People of faith have reflected on conquering fear through the centuries and have discovered other insights that are important. The Christian philosopher Soren Kierkegaard wrote a famous essay called Fear and Trembling, and came to an unobvious conclusion that fear is deeply intertwined with pride. Overcoming fear for Kierkegaard requires a deeper cultivation of humility as well as courage. The Jewish philosopher, Martha Nussbaum, sees the same connections and calls fear the most “narcissistic emotion” in her book, The New Religious Intolerance: Overcoming the Politics of Fear in an Anxious Age. Nussbaum comes to the conclusion that two practices are required to overcome fear. One is the development of “rigorous critical thinking,” the kind of thinking that goes looking for the “mote” in my eye before it goes looking for the problems in someone else’s eye. Part of the way we do this is by developing a “curious and sympathetic imagination … ‘inner eyes’ that give us the capacity for seeing the world through the eyes of someone coming from another religious, cultural or racial heritage.  

We become a braver person by overcoming our fears—walking through them one-by-one, sweating it out through our terror, whether it is standing up to a bully, riding a roller coaster, or sharing our real feelings with someone. In time, we become desensitized to the symptoms of fear, and we can face an increasing number of challenges. Ultimately, we develop brave hearts and can experience a bigger world and become comfortable in it. Kennedy Odede, an African man from a slum in Nairobi, and Jessica Posner, a privileged white American, who fell in love across their racial, national, and cultural divides, made a remarkable journey of this kind together. In Find Me Unafraid: Love, Loss, and Hope in an African Slum, they describe the personal journey that led to their founding of the Kibera School for Girls, a school in one of the poorest and harshest environments on the earth that is attended by hope-filled, brilliant young girls brimming with confidence and intellectual and moral energy, even though they grew up and still live in one of the most underprivileged neighborhoods on earth.
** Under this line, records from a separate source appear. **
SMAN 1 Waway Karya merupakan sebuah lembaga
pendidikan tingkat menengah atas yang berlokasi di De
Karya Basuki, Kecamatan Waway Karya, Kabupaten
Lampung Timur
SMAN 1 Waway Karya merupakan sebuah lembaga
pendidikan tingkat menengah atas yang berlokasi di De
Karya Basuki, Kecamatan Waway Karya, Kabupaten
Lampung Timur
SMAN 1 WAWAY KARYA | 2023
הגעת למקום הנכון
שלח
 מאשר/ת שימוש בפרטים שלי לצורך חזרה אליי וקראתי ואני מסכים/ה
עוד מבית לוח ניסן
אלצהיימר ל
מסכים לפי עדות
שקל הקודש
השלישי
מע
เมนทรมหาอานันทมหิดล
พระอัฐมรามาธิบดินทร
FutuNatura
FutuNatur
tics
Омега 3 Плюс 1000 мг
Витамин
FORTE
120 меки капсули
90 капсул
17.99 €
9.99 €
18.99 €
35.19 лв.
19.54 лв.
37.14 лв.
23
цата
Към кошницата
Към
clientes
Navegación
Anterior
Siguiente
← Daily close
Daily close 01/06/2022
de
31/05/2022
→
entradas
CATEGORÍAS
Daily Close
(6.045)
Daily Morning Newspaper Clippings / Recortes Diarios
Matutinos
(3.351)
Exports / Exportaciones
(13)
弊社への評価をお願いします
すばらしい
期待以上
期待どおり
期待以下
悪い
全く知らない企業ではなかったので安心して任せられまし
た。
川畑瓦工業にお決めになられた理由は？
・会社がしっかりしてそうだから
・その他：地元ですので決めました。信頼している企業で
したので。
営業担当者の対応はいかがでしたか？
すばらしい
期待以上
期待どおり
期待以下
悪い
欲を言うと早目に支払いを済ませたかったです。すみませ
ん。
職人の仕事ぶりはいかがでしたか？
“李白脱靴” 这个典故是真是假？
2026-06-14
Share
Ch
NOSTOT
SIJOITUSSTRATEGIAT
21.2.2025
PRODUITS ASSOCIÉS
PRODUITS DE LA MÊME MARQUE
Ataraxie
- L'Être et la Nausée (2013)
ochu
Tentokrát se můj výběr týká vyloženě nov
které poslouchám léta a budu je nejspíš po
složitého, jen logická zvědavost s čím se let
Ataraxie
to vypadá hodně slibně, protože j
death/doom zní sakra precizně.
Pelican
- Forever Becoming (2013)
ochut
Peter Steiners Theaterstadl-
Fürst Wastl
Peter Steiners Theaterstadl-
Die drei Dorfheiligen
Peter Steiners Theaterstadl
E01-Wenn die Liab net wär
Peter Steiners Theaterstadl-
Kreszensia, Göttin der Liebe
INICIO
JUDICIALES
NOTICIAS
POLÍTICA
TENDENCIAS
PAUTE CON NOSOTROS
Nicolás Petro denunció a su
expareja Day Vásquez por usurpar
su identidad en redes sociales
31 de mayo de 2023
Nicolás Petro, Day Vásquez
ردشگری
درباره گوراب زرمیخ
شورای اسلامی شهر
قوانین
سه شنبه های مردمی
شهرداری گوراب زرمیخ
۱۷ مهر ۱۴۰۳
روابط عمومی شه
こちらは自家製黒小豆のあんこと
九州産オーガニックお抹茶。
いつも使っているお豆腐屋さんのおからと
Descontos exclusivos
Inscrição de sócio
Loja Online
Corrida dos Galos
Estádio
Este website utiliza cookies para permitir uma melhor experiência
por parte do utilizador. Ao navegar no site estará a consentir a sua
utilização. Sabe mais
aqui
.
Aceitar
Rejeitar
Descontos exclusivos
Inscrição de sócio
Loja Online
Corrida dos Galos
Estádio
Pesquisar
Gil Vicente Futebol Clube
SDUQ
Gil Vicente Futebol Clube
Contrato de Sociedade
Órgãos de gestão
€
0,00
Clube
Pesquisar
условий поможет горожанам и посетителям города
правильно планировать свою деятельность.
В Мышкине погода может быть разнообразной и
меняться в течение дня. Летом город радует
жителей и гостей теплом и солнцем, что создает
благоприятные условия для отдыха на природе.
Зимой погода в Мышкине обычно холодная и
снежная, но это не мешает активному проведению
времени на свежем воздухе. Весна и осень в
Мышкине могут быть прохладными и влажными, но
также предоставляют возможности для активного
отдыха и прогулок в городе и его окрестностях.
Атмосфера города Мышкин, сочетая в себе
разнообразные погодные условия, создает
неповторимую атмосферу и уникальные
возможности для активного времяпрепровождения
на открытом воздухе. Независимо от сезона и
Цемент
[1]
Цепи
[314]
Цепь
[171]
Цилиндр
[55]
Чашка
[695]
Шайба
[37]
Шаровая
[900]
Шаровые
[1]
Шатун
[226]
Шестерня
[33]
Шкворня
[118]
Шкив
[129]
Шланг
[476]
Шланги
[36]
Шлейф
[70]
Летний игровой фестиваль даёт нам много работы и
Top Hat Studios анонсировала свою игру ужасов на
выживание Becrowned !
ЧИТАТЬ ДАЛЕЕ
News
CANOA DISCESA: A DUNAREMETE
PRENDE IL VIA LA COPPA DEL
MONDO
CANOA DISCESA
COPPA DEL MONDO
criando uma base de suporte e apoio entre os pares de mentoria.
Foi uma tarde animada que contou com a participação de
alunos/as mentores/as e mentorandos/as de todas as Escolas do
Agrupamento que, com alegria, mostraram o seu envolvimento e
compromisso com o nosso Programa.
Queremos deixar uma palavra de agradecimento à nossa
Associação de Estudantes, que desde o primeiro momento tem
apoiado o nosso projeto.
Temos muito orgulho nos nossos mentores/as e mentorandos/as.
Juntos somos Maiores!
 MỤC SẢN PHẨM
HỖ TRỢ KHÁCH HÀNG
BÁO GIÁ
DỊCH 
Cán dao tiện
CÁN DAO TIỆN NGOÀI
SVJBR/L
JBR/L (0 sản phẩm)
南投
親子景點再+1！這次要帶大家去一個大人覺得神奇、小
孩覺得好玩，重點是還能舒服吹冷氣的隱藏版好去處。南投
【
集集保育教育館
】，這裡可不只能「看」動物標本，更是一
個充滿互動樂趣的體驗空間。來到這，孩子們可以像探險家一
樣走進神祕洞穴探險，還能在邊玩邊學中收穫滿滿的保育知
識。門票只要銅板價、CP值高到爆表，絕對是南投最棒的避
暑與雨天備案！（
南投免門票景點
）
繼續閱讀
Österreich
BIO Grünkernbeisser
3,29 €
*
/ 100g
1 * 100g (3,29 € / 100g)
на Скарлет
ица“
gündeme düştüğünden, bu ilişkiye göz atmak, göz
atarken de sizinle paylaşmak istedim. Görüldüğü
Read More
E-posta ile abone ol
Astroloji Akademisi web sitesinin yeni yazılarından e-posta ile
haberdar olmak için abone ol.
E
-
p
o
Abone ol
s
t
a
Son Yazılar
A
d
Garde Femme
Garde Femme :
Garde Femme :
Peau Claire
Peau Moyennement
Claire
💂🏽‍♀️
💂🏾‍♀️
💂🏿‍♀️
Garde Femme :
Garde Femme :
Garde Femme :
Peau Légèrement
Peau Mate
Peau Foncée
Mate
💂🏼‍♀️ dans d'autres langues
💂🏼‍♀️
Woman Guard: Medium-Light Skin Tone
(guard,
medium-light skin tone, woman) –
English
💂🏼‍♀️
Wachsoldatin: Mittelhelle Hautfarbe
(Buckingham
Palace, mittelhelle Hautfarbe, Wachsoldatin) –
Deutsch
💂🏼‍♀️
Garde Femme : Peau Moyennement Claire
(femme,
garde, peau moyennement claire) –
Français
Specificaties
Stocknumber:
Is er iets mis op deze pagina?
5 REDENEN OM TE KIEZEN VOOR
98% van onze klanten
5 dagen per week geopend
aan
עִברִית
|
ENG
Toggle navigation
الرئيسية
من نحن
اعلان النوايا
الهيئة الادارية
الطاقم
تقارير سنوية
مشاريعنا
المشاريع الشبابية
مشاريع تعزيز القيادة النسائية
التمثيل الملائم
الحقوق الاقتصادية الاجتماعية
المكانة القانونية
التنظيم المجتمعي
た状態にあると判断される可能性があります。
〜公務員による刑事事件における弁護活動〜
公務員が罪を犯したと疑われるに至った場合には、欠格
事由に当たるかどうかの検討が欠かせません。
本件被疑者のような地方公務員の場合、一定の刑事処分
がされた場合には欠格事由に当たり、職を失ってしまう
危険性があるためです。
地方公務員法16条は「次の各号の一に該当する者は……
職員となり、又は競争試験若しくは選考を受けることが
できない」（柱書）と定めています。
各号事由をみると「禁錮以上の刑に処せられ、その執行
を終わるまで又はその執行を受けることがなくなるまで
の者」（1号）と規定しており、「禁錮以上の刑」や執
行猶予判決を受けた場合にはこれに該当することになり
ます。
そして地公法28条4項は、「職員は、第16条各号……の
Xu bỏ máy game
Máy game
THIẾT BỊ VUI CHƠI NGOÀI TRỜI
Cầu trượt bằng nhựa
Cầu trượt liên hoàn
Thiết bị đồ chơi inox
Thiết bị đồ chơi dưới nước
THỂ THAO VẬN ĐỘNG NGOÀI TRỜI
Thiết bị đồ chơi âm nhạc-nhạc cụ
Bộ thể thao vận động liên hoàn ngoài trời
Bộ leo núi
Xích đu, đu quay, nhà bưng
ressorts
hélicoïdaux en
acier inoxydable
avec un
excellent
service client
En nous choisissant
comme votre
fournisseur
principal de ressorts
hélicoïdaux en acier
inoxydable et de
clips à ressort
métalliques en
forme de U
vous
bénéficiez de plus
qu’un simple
Our world is in many ways a terrifying place, and it doesn’t serve us well to pretend that it is not. But, fear erects invisible walls to our ability to grow as human beings.  The courageous know this, and can walk through such walls when the circumstances demand it. Most people who do something heroic say afterwards that their action was an instinct, that they just did what anyone would do. Not true. They walked through their fears over a life time, and made the exercise of courage a daily affair. They became the kind of brave hearts our loved ones, our friends or our community might one day need us to be. When we have hearts so brave, Fright Nights don’t scare us, even if they last for an entire fall election cycle.